This talk will showcase an innovative AI-enabled learning tool for a real-world use case. Hear how the UBC Cloud Innovation Centre (CIC) developed a cloud-based solution to systematically identify and address student knowledge gaps in real time using instructor-vetted course materials. The solution is designed to accommodate diverse learning preferences and helps to ensure an inclusive and enriching educational experience for all students. It leverages large language models (LLMs) and AWS technologies to analyze curriculum content and monitor students' learning journeys.
By integrating a pedagogically determined concept learning journey with LLM-driven insights, the platform delivers synchronous, targeted feedback on each concept. It effectively unites instructors' expertise with AI's round-the-clock availability. Students benefit from having, in essence, a learning assistant that is accessible at any time, capable of explaining concepts in multiple ways with varied examples, and able to direct them to concepts they should revisit. The solution also benefits instructors as it provides them with analytics that delve into the level of student engagement with the tool.

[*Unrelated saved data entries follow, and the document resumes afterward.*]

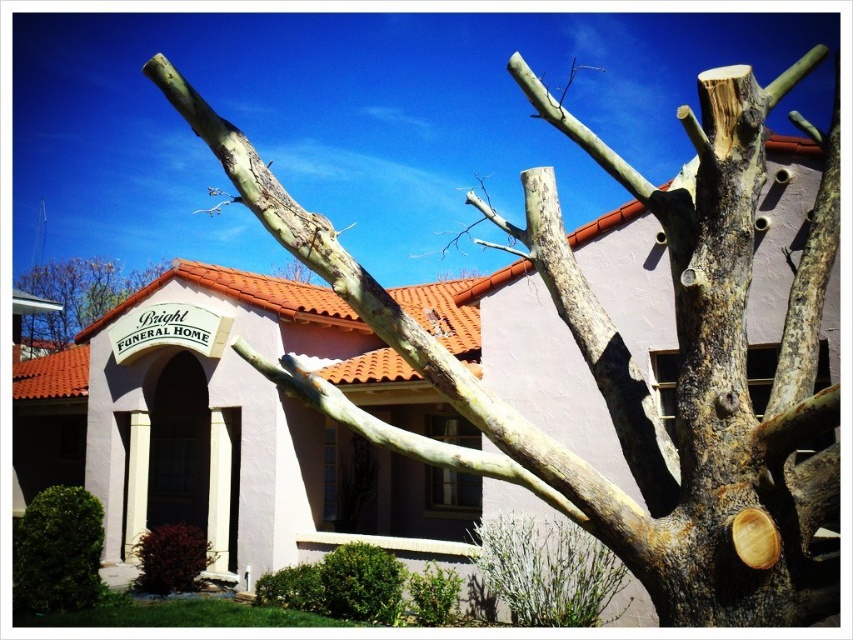 Can you confirm if brown rough bark tree at upper right is positioned above smooth bark tree at center?

Yes.

From the picture: Who is more forward, (186, 99) or (64, 269)?

Point (186, 99)

This screenshot has height=640, width=853. I want to click on brown rough bark tree at upper right, so click(x=630, y=360). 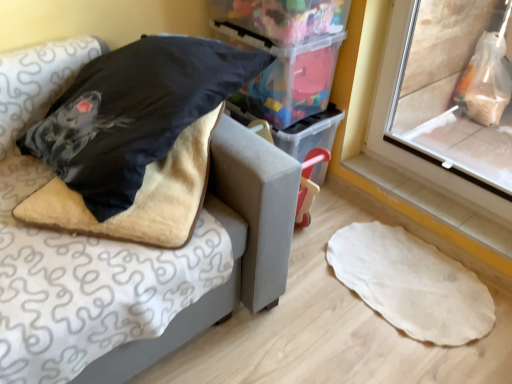 At what (x,y) coordinates should I click in order to perform the action: click on free point above white felt rug at lower right (from a real-world perspective). Please return your answer as a coordinate pair (x, y). The image size is (512, 384). Looking at the image, I should click on (418, 284). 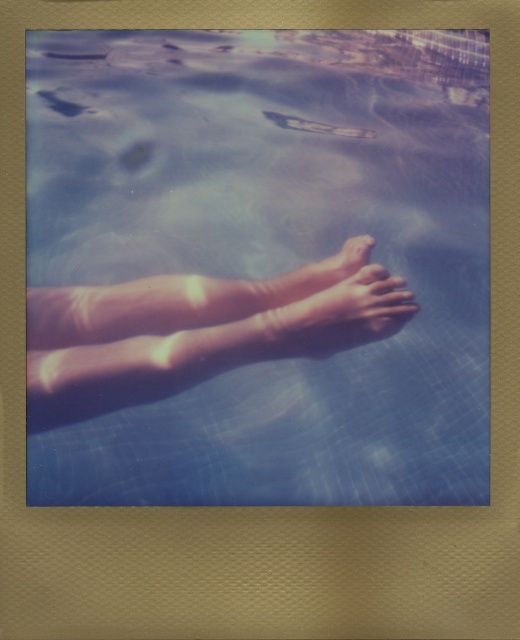 Question: Which point is farther to the camera?

Choices:
 (A) tap(154, 433)
 (B) tap(275, 300)
 (C) tap(296, 333)

Answer: (A)

Question: Which point is closer to the camera?

Choices:
 (A) (214, 324)
 (B) (267, 344)

Answer: (B)

Question: Is transparent blue water at center positioned behind smooth skin feet at center?

Choices:
 (A) yes
 (B) no

Answer: (A)

Question: Does transparent blue water at center have a larger size compared to smooth skin feet at center?

Choices:
 (A) yes
 (B) no

Answer: (A)

Question: Which of the following is the farthest from the observer?

Choices:
 (A) (400, 323)
 (B) (277, 292)

Answer: (B)

Question: Can you confirm if transparent blue water at center is positioned to the right of smooth skin feet at center?

Choices:
 (A) no
 (B) yes

Answer: (A) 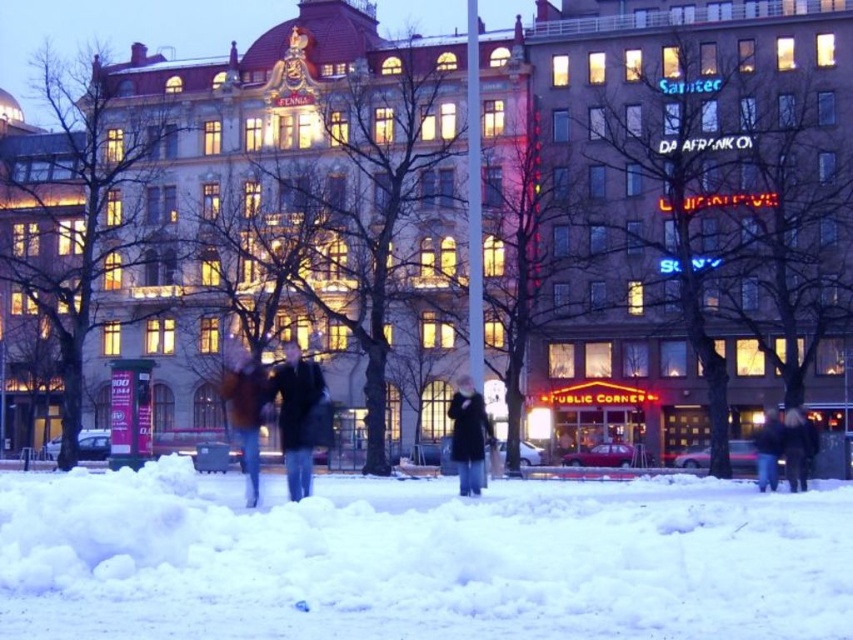 Is white fluffy snow at lower center further to the viewer compared to brick building at right?

That is False.

Is point (97, 556) farther from camera compared to point (606, 292)?

No, (97, 556) is closer to viewer.

The image size is (853, 640). I want to click on white fluffy snow at lower center, so point(418,557).

Does white fluffy snow at lower center appear under dark brown fur coat at lower right?

Indeed, white fluffy snow at lower center is positioned under dark brown fur coat at lower right.

Does point (61, 499) come closer to viewer compared to point (784, 436)?

Yes, point (61, 499) is closer to viewer.

What are the coordinates of `white fluffy snow at lower center` in the screenshot? It's located at (418, 557).

Which is below, brown fuzzy coat at center or dark brown fur coat at lower right?

Positioned lower is brown fuzzy coat at center.

Is brown fuzzy coat at center below dark brown fur coat at lower right?

Yes.

Find the location of a particular element. brown fuzzy coat at center is located at coordinates (245, 412).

We will begin this session with a concise introduction to the key Generative AI concepts at the heart of this solution, particularly large language models and Retrieval-Augmented Generation (RAG). Then, we will delve into the specifics of how the cloud-based solution was developed. Finally, the session will include a testimonial from an instructor who has piloted the solution in their class and will share firsthand insights into its implementation and benefits. Through this talk, we aim to demonstrate how these cutting-edge technologies can transcend simple conversational applications to fundamentally transform curriculum evaluation, foster individualized learning paths, and ultimately benefit both educators and students.